Data engineering and machine learning pipelines are both very different but oddly can feel very similar. Many ML engineers I have talked to in the past rely on tools like Airflow to deploy their batch models.
So I wanted to discuss the difference between data engineering vs machine learning pipelines.
To answer this question, I pulled in Sarah Floris, who is both an experienced data engineer as well as the author behind the newsletter The Dutch Engineer.
So let’s dive in.
Over the past 5 years, data accumulation driven by the popularity of social media platforms such as TikTok and Snapchat has highlighted the difference between data and machine learning (ML) pipelines. These two are essential components of every company, but they are often confused. Although they share similarities, their objectives are vastly different.
Building a data and ML platform is not as simple as it sounds. It requires a lot of work, and it is what I do every day. In this post, we will explore the differences between how machine learning and data pipelines work, as well as what is required for each.
Data Engineering Pipelines
First, let's dive into data pipelines. Data pipelines are a series of processes that extract data from different sources, clean it, and then store it in a data warehouse or database. This is important for companies because it helps them make informed decisions. A data pipeline is made up of four parts:
Data collection: This is where data is gathered from different sources like databases, APIs, and file systems. The data can be in different formats like structured, semi-structured, or unstructured. Data collection needs careful planning and execution to ensure high-quality data.
Data cleaning: This is where data is cleaned by checking for missing values, correcting errors, and transforming it into a consistent format. This makes sure that the data is accurate and reliable.
Data integration: This is where data from different sources is merged into a single dataset. This is important for businesses because it ensures consistent and accurate information for better decision-making.
Data storage: This is where processed data is stored. It's important for quick and easy access to data, as well as data protection and security.
These 4 data pipeline parts are also often referred to as Extract (data collection), Transform (data cleaning and integration), and Load (data storage). The process of extracting, transforming, and loading data is commonly referred to as ETL or ELT.
Some will note that ELTs and ETLs are a subset of the overarching “data workflows” or data pipelines as there are several other sub-classes that often include streaming patterns such as pub/sub or CDC. - Ben Rogojan
These processes can be performed in various sequences, depending on the requirements of the project.

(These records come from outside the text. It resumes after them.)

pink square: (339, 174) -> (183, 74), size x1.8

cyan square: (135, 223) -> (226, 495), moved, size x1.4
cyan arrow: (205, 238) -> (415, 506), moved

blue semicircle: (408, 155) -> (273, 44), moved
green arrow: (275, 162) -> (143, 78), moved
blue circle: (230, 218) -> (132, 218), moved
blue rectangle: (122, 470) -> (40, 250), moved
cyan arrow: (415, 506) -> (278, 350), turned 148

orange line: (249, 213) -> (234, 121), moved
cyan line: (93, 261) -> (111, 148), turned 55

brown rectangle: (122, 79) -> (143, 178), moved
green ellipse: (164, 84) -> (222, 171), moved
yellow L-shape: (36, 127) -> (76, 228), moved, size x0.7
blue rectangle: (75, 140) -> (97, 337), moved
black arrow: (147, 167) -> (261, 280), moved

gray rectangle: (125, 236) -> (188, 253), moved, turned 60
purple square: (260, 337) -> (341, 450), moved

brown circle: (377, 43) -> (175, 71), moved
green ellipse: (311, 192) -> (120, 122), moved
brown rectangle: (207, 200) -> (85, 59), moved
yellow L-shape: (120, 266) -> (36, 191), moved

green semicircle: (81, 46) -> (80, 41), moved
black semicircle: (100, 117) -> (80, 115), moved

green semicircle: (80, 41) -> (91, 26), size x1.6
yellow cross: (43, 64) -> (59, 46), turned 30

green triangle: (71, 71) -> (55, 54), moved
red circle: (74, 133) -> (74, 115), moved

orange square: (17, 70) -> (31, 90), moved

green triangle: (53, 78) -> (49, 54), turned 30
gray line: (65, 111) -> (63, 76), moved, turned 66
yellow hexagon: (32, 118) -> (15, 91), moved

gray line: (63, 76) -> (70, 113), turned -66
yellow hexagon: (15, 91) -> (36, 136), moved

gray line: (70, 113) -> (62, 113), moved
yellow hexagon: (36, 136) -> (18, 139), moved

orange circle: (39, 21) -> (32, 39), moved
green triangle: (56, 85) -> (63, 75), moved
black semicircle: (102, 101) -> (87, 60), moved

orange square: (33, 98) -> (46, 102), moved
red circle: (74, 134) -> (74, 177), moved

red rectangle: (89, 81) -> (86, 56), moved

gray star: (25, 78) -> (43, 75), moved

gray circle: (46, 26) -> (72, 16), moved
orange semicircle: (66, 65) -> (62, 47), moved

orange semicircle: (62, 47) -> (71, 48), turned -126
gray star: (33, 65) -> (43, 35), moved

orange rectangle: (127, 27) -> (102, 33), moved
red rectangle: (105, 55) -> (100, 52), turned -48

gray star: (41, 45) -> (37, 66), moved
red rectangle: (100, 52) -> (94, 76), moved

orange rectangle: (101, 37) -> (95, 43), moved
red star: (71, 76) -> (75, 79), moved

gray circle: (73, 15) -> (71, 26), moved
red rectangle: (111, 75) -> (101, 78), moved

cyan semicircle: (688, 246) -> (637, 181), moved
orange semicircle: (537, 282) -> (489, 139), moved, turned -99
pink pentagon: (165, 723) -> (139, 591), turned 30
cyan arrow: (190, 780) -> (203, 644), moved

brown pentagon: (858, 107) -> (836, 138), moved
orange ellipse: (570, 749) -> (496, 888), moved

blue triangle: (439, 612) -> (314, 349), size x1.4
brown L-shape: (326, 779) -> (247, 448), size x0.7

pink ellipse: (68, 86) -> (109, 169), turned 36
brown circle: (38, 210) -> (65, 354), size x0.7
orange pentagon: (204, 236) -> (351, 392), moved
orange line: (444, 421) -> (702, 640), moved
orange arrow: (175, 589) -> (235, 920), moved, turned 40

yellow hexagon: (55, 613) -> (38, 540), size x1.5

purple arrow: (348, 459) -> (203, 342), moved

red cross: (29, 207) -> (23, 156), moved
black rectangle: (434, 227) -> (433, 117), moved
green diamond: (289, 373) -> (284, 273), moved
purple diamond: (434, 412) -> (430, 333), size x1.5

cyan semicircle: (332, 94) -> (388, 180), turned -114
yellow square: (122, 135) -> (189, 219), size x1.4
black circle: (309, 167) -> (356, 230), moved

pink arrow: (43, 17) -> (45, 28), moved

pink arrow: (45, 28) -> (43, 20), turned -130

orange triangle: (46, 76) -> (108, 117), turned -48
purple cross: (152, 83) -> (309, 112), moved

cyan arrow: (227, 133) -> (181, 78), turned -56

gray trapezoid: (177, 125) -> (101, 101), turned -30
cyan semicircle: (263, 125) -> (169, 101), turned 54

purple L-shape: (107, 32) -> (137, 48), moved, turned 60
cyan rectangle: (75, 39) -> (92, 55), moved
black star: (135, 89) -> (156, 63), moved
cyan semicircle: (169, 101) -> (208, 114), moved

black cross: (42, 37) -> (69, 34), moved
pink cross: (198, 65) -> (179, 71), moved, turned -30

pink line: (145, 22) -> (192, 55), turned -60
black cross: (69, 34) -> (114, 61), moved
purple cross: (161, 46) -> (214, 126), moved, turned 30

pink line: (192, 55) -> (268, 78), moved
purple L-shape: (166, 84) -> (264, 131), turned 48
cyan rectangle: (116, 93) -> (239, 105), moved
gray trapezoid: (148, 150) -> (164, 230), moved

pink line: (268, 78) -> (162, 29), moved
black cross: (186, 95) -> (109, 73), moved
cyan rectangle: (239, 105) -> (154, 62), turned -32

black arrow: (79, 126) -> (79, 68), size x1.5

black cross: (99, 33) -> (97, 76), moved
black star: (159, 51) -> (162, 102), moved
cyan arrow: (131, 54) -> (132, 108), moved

Regardless of how data pipelines are performed, they will generally always follow a linear process starting from the source and ending at storage.
Thus, that’s why you generally hear data engineers say they move data from point A to point B.
Machine Learning Pipelines
Machine Learning (ML) pipelines don't work in a straight line like data pipelines. Instead, they involve building, training, and deploying ML models. This is used to automate the entire process of building an ML model, from collecting data to deploying it in production. An ML pipeline is made up of five parts:
Data Cleaning: Data cleaning and standardizing data is a crucial aspect of machine learning pipelines. While data engineers do an initial cleaning, data scientists take it further to ensure accuracy and usefulness. This includes tasks such as ensuring consistent date formats, removing null values, and binning ages. They may also perform exploratory data analysis to identify patterns and trends. The role requires a deep understanding of both technical aspects of data cleaning and the broader context in which the data is used.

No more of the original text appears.